Bombs Kill 20 in Iraqi Capital as Militants Keep Hold of Fallujah
A series of attacks hit Baghdad Sunday, officials said, with bombs killing at least 20 people in the Iraqi capital, even as Iraqi security forces continue to fight militants from al-Qaida's local branch who took over two key cities in the country's west a few days ago. The assaults are most likely a hope to distract the security forces, who, U.S. Secretary of State John Kerry said Sunday, will have to fight the militants on their own.
Ten people died and another 26 were wounded in Baghdad's Shiite northern Shaab neighbourhood Sunday, when two parked car bombs detonated near a restaurant. Another car explosion killed five and injured another 10 in a different Shiite district of the capital, while several more bombings in the commercial city center left five more civilians dead and scores more injured.

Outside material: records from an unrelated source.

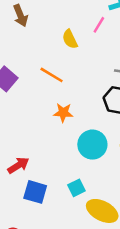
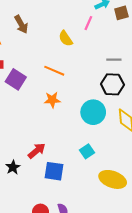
orange star: (63, 113) -> (52, 100), moved
cyan circle: (92, 145) -> (93, 112), moved
cyan square: (76, 188) -> (87, 151), moved

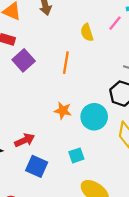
orange line: (54, 71) -> (66, 63), turned 60
orange star: (52, 100) -> (63, 111), moved

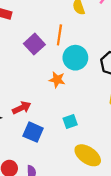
purple square: (24, 60) -> (34, 44), moved
cyan circle: (94, 117) -> (75, 58), moved

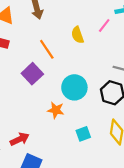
orange line: (59, 35) -> (47, 49), moved, turned -42
cyan square: (70, 121) -> (83, 134), moved

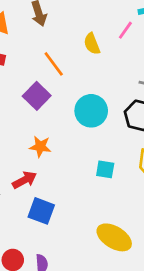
orange star: (56, 110) -> (40, 147), moved
cyan square: (83, 134) -> (105, 169), turned 32

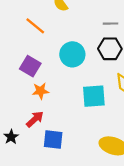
purple square: (37, 96) -> (30, 66), moved
cyan square: (105, 169) -> (94, 96), size x1.6

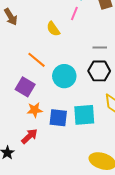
orange line: (35, 26) -> (36, 60), moved
blue square: (53, 139) -> (58, 118), moved

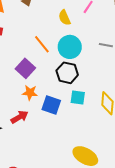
black hexagon: (99, 71) -> (67, 73), moved
cyan circle: (64, 76) -> (70, 47), moved
cyan square: (84, 115) -> (78, 97), moved, size x0.7

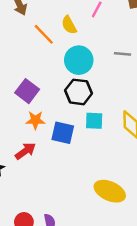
orange line: (42, 44) -> (44, 34), moved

The attacks come as Al-Qaeda-linked militants — known as the Islamic State in Iraq and Levant — fight security forces to keep control of Fallujah and parts of Ramadi, the two western cities which they recently took over in a shocking strike against Iraqi Prime Minister Nouri al-Maliki's Shiite-led government.

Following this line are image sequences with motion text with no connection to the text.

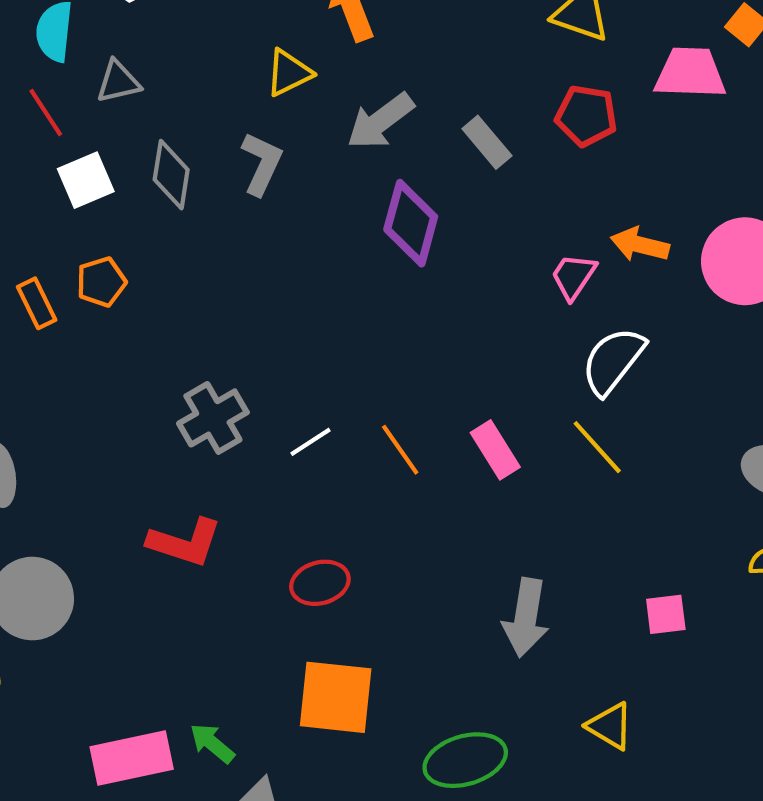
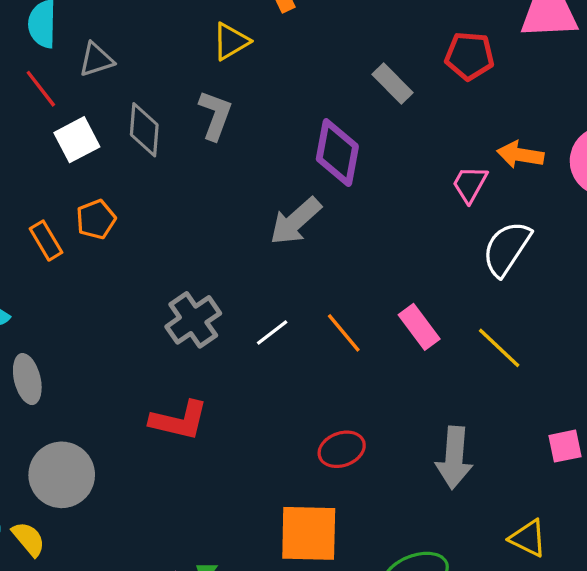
gray arrow: (380, 121) -> (296, 221), moved
yellow line: (597, 447) -> (499, 348), moved
red ellipse: (320, 583) -> (342, 449), moved

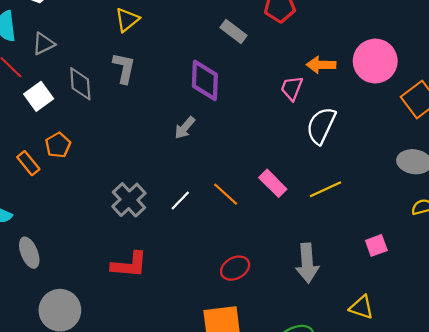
gray arrow: (296, 221) -> (185, 128), size x0.7
yellow line: (499, 348) -> (326, 189), turned -60

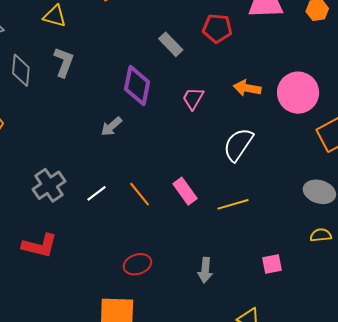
yellow triangle: (127, 20) -> (55, 16), moved, turned 45
pink trapezoid: (292, 88) -> (193, 98), moved
gray arrow: (307, 263) -> (205, 270), size x0.7

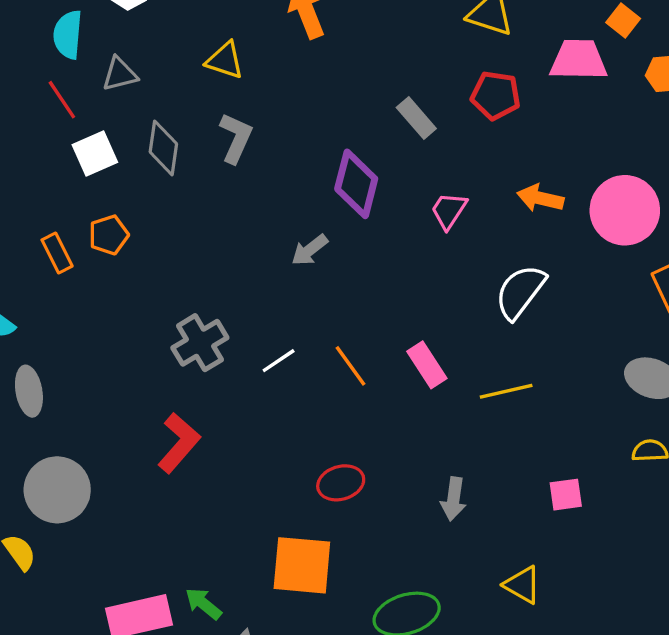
red L-shape: (40, 246) -> (179, 443), turned -66

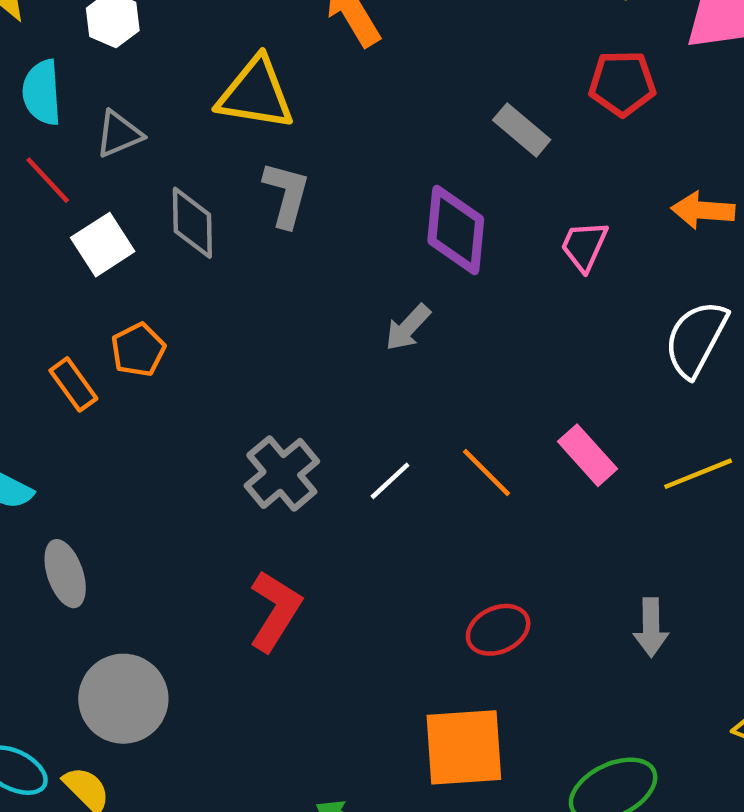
yellow triangle: (225, 60) -> (256, 94), size x1.5

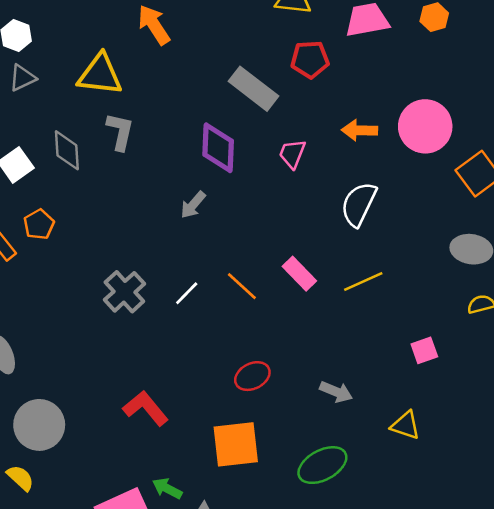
gray rectangle: (522, 130) -> (253, 89), size x1.5
gray triangle: (119, 134) -> (22, 78), moved
red L-shape: (275, 611) -> (146, 408), moved, turned -69
gray arrow: (651, 627) -> (336, 392), moved, turned -64

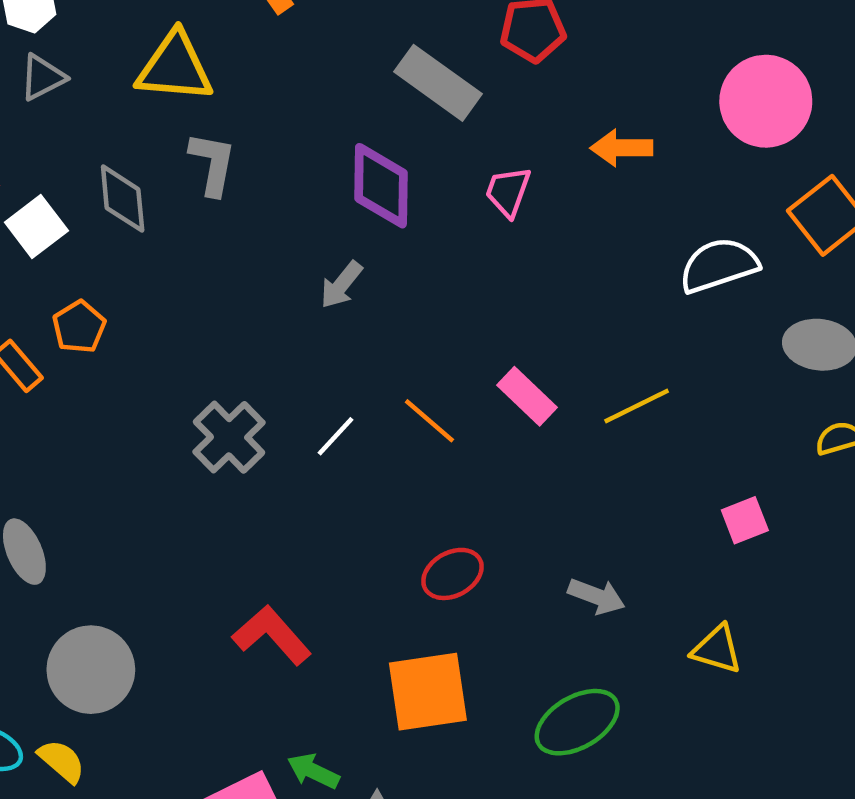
pink circle: (425, 126) -> (766, 101), moved
white semicircle: (359, 204) -> (719, 265), moved, turned 48

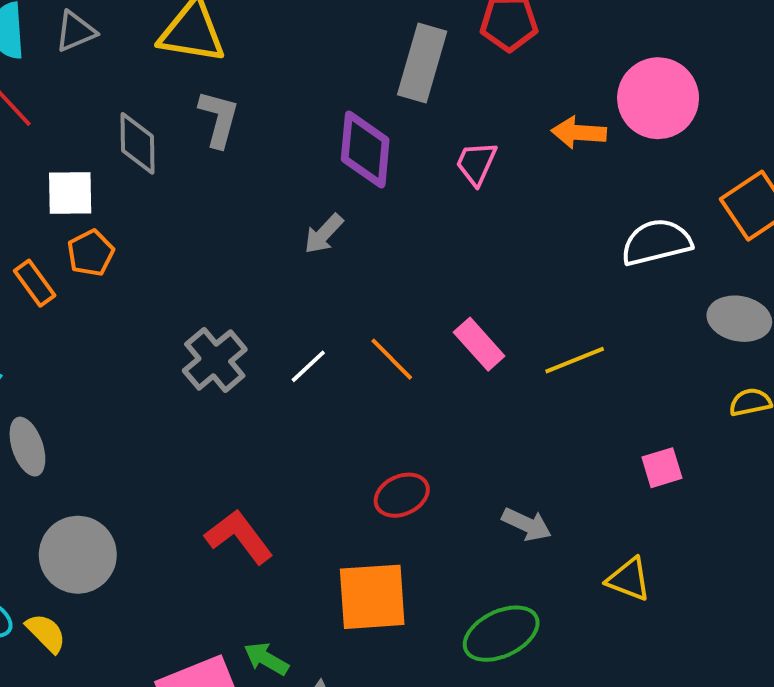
gray rectangle: (438, 83) -> (422, 63), turned 66
pink circle: (766, 101) -> (658, 98), moved
white square: (36, 227) -> (70, 193), moved, turned 32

Although there was some surmising as to whether the uprising would mean the return of sme U.S. military intervention, Kerry dismissed the idea Sunday, saying that while the U.S. would support Nouri al-Maliki's fight against the gunmen, they would not be putting any American boots on the ground.
"We are very, very concerned about the efforts of al-Qaeda and the Islamic State of Iraq in the Levant, which is affiliated with al-Qaida, who are trying to assert their authority not just in Iraq, but in Syria," Kerry said. "These are the most dangerous players in that region. Their barbarism against the civilians in Ramadi and Fallujah and against Iraqi security forces is on display for everyone in the world to see."
He added, however: "This is a fight that belongs to the Iraqis. That is exactly what the president and the world decided some time ago when we left Iraq, so we are not obviously contemplating returning. We are not contemplating putting boots on the ground. This is their fight. … We will help them in their fight, but this fight, in the end, they will have to win and I am confident they can."
Fallujah — which became infamous in 2004, after militants killed American security contractors and hung their burned bodies from a bridge — and Ramadi are part of the desert area that borders Jordan and unstable Syria. The Anbar province, as it is called, was at the center of the Sunni insurgency that fought against both the Iraqi government and American troops, after the 2003 U.S.-led invasion that removed Saddam Hussein from power.